Saved entries:

------

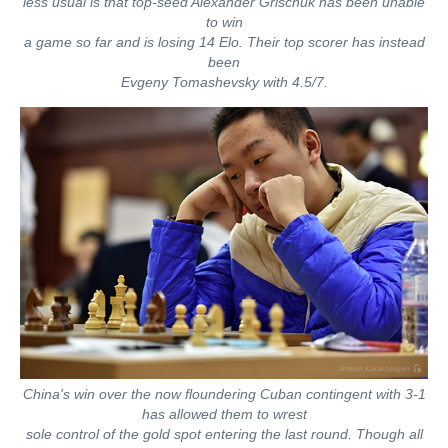
less usual is that top-seed Alexander Grischuk has been unable
to win
a game so far and is losing 14 Elo. Their top scorer has instead
been
Evgeny Tomashevsky with 4.5/7.
China's win over the now floundering Cuban contingent with 3-1
has allowed them to wrest
sole control of the gold spot entering the last round. Though all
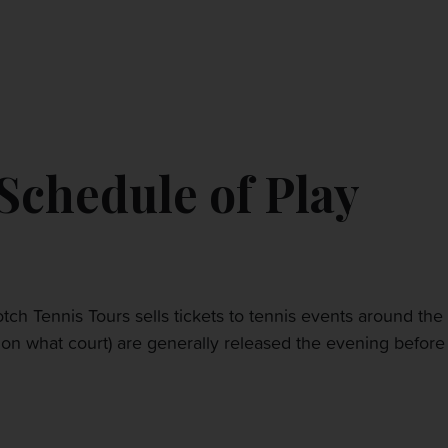
CONTACT US
MY ACCOUNT
chedule of Play
tch Tennis Tours sells tickets to tennis events around the
nd on what court) are generally released the evening befor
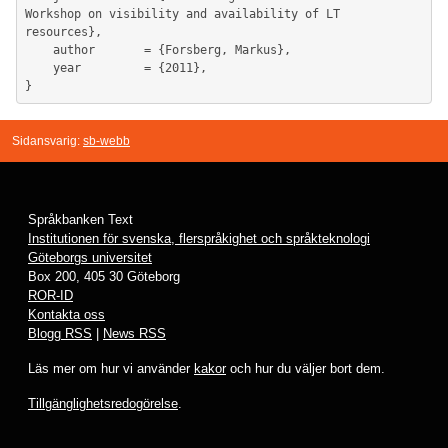
Workshop on visibility and availability of LT 
resources},

	author       = {Forsberg, Markus},

	year         = {2011},

Sidansvarig:
sb-webb
Språkbanken Text
Institutionen för svenska, flerspråkighet och språkteknologi
Göteborgs universitet
Box 200, 405 30 Göteborg
ROR-ID
Kontakta oss
Blogg RSS
|
News RSS
Läs mer om hur vi använder
kakor
och hur du väljer bort dem.
Tillgänglighetsredogörelse
.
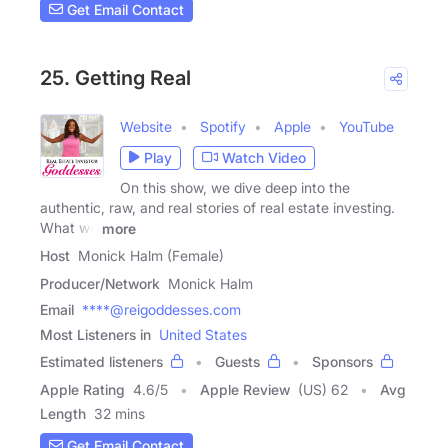
Get Email Contact
25. Getting Real
Website
Spotify
Apple
YouTube
Play
Watch Video
On this show, we dive deep into the
authentic, raw, and real stories of real estate investing.
What we
more
Host
Monick Halm (Female)
Producer/Network
Monick Halm
Email
****@reigoddesses.com
Most Listeners in
United States
Estimated listeners
Guests
Sponsors
Apple Rating
4.6
/
5
Apple Review
(US) 62
Avg
Length
32 mins
Get Email Contact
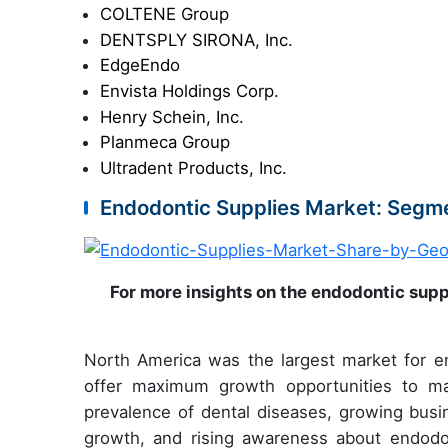
COLTENE Group
DENTSPLY SIRONA, Inc.
EdgeEndo
Envista Holdings Corp.
Henry Schein, Inc.
Planmeca Group
Ultradent Products, Inc.
Endodontic Supplies Market: Segme
For more insights on the endodontic supp
North America was the largest market for en
offer maximum growth opportunities to mar
prevalence of dental diseases, growing busin
growth, and rising awareness about endodon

------

Work instructions: When you repeat the records, reproduce each line exactly and drop the images.

Response area:
less usual is that top-seed Alexander Grischuk has been unable
to win
a game so far and is losing 14 Elo. Their top scorer has instead
been
Evgeny Tomashevsky with 4.5/7.
China's win over the now floundering Cuban contingent with 3-1
has allowed them to wrest
sole control of the gold spot entering the last round. Though all
CONTACT US
MY ACCOUNT
chedule of Play
tch Tennis Tours sells tickets to tennis events around the
nd on what court) are generally released the evening befor
Workshop on visibility and availability of LT 
resources},

	author       = {Forsberg, Markus},

	year         = {2011},

Sidansvarig:
sb-webb
Språkbanken Text
Institutionen för svenska, flerspråkighet och språkteknologi
Göteborgs universitet
Box 200, 405 30 Göteborg
ROR-ID
Kontakta oss
Blogg RSS
|
News RSS
Läs mer om hur vi använder
kakor
och hur du väljer bort dem.
Tillgänglighetsredogörelse
.
Get Email Contact
25. Getting Real
Website
Spotify
Apple
YouTube
Play
Watch Video
On this show, we dive deep into the
authentic, raw, and real stories of real estate investing.
What we
more
Host
Monick Halm (Female)
Producer/Network
Monick Halm
Email
****@reigoddesses.com
Most Listeners in
United States
Estimated listeners
Guests
Sponsors
Apple Rating
4.6
/
5
Apple Review
(US) 62
Avg
Length
32 mins
Get Email Contact
COLTENE Group
DENTSPLY SIRONA, Inc.
EdgeEndo
Envista Holdings Corp.
Henry Schein, Inc.
Planmeca Group
Ultradent Products, Inc.
Endodontic Supplies Market: Segme
For more insights on the endodontic supp
North America was the largest market for en
offer maximum growth opportunities to mar
prevalence of dental diseases, growing busin
growth, and rising awareness about endodon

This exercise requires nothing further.